Taxonomies…thesauri…classification
systems…synonym rings. We’ve heard all of these terms in the context of
the Web. As Web sites expand, the task of organizing them has become
increasingly problematic and complex.
All of the
terms mentioned above are controlled vocabularies. That means that they
are organized lists of words and phrases, or notation systems, that are
used to initially tag content, and then to find it through navigation
or search.
Unfortunately, a great deal of
disagreement exists as to the individual definitions of each of the
terms I mentioned; we spend too much of our valuable time
misunderstanding each other. The terminology is in flux; hopefully, at
some point, specific definitions will be standardized.
Until
then, we need to focus on the possibilities of various types and levels
of controlled vocabulary. Frankly, the specific terminology isn’t
nearly as important as knowing what each example can accomplish, and be
used most effectively.
I have three purposes in this introduction to the world of controlled vocabularies:
- Describe where vocabulary control fits into the information architecture of a Web site.
- Describe the basic steps in controlling vocabulary and how these steps map to the terminology.
- Provide some basic guidelines and recommendations for creating controlled vocabularies and leveraging them effectively.
Where Do Controlled Vocabularies Fit Into the Information Architecture of a Web site?
There
are two basic places in information architecture where the form of
labels and search terms can be controlled and then often organized in
some way, usually hierarchically:
- In the navigation scheme, which should use unambiguous labels and where the primary organization is usually hierarchical.
- In
the search system, where search terms are selected and organized for
tagging content items and searching for them, now usually through a
content management system and a search engine.

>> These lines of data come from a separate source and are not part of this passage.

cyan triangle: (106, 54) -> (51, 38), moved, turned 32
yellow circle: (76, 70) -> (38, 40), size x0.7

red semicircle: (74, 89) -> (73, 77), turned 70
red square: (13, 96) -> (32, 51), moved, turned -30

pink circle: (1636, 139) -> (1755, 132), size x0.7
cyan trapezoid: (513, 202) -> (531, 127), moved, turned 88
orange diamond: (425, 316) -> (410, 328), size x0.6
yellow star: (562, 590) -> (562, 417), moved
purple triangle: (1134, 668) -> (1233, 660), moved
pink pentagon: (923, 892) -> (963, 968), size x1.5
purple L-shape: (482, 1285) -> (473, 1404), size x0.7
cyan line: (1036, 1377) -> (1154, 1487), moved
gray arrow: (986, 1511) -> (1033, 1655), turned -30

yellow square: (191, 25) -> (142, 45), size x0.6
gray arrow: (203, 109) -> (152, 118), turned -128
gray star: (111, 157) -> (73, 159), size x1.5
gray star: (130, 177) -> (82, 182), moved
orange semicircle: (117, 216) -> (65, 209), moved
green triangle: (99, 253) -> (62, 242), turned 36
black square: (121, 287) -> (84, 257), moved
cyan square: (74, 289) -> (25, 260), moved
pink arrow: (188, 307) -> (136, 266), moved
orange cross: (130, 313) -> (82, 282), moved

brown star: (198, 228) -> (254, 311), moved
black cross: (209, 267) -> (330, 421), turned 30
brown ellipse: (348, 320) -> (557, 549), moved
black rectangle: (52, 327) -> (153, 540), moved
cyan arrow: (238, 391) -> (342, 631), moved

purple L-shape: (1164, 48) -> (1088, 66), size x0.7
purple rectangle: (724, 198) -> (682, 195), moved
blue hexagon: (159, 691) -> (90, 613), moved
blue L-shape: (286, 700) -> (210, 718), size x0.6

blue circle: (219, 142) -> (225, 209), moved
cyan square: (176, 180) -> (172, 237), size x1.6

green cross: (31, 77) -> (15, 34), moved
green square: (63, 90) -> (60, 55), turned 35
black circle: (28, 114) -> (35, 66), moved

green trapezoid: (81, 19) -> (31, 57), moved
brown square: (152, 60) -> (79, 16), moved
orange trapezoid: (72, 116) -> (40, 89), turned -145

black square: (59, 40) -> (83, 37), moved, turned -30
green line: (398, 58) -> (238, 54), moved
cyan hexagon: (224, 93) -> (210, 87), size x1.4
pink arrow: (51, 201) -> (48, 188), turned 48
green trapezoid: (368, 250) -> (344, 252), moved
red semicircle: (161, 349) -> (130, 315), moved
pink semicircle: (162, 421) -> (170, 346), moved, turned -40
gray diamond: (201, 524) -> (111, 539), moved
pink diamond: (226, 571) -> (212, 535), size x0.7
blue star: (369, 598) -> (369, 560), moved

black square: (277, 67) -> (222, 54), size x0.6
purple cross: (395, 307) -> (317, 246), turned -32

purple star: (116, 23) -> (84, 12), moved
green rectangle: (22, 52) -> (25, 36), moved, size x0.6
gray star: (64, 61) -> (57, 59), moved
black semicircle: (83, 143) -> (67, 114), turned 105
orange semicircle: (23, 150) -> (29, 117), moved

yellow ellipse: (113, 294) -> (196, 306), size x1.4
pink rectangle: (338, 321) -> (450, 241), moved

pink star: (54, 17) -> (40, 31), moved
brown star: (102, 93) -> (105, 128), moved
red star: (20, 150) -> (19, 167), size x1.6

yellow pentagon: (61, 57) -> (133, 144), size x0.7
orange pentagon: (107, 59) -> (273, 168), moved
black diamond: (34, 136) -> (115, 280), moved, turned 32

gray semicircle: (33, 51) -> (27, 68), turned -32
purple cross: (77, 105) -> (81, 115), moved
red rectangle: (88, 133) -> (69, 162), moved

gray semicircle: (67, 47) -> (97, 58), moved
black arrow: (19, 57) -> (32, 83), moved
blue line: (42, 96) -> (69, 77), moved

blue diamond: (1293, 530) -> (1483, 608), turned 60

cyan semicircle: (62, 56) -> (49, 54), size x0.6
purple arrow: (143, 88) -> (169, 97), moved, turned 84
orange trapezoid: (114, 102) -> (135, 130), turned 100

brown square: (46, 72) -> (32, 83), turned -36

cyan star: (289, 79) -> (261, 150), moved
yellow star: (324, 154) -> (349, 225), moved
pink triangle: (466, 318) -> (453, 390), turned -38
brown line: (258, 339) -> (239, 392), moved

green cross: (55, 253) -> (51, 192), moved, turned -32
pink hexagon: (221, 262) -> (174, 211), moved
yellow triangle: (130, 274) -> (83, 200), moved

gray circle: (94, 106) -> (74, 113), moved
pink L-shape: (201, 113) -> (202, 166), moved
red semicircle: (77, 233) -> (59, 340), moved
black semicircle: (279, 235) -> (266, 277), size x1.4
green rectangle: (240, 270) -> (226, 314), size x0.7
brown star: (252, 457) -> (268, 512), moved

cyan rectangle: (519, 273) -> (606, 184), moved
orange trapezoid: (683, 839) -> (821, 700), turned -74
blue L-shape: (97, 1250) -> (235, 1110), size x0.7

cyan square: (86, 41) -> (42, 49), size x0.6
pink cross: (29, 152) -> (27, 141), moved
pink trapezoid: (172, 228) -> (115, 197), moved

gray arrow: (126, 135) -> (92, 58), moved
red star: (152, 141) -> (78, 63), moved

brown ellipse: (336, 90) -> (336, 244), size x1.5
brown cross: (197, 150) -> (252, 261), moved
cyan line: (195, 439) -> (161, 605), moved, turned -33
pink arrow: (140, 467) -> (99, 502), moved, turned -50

- Where Do I Get the Labels or Terms for My Navigation Scheme or Search Vocabulary?
There
are several options for obtaining labels or terms; which ones you use
depend both on what you want to do and what resources you have at your
disposal. Basically, your options fall into three categories —
buy/borrow, revise, or build from scratch.
There
are literally hundreds, if not thousands, of controlled vocabularies
floating around, some in electronic format and others still only in
print. The vast majority of the vocabularies in existence are probably
in-house lists. Unless you a) have some insider knowledge, and b) can convince their owners to share them with you, you probably won’t be able to get your hands on them.
At
the end of this column you’ll find a list of useful links, including
several to Web sites that collect links to vocabularies that are
available in electronic format. While some vocabularies are in the
public domain, many are only available as development resources if you
either license or buy them.
Although it seems
attractive to obtain an existing resource for fee or for free, my
experience has been that many of these are more suited to libraries and
classical document collections (i.e., books, journal articles, etc.).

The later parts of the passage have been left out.